> Data provided:
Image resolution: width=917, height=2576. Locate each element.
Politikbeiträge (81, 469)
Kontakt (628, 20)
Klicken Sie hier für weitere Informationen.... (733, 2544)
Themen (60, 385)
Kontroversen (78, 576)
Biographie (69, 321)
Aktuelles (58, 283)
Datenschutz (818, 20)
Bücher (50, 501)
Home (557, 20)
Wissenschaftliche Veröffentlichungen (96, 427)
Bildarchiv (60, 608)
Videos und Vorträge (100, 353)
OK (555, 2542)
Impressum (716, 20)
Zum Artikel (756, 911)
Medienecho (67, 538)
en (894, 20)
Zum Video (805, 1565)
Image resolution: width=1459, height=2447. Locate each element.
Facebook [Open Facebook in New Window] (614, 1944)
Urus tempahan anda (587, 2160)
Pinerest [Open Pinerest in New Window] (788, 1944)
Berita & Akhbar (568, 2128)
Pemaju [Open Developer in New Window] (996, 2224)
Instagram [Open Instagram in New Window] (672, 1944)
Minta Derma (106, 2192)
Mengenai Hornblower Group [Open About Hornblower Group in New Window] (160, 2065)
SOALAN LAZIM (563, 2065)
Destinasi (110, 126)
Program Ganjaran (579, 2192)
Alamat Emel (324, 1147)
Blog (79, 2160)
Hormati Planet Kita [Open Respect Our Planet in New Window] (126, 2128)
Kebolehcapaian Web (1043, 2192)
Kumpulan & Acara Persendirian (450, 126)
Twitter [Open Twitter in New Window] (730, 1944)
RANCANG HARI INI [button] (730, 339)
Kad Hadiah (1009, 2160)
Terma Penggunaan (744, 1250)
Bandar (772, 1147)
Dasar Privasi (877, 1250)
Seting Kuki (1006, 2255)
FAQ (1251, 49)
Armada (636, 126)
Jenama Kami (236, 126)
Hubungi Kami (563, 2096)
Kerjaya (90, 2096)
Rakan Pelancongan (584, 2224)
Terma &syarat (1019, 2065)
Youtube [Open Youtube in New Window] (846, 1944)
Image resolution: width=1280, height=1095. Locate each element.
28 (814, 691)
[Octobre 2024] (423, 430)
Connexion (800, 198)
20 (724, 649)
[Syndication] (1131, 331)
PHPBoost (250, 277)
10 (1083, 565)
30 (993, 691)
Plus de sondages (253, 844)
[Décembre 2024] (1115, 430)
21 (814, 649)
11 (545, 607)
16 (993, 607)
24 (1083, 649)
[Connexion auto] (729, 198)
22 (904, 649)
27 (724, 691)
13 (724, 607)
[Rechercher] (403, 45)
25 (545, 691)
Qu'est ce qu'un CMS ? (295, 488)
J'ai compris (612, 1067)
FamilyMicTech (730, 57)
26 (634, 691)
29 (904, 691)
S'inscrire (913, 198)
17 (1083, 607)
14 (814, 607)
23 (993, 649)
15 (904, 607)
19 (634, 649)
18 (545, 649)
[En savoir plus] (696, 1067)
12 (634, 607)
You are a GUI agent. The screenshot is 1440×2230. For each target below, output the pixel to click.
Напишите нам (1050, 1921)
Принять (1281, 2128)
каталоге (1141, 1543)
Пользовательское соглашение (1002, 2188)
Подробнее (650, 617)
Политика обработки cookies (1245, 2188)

> Aim of the task:
Work out how many lines in the entries contain the string "each", then reply with that number and nothing more.

> Answer to this problem:
4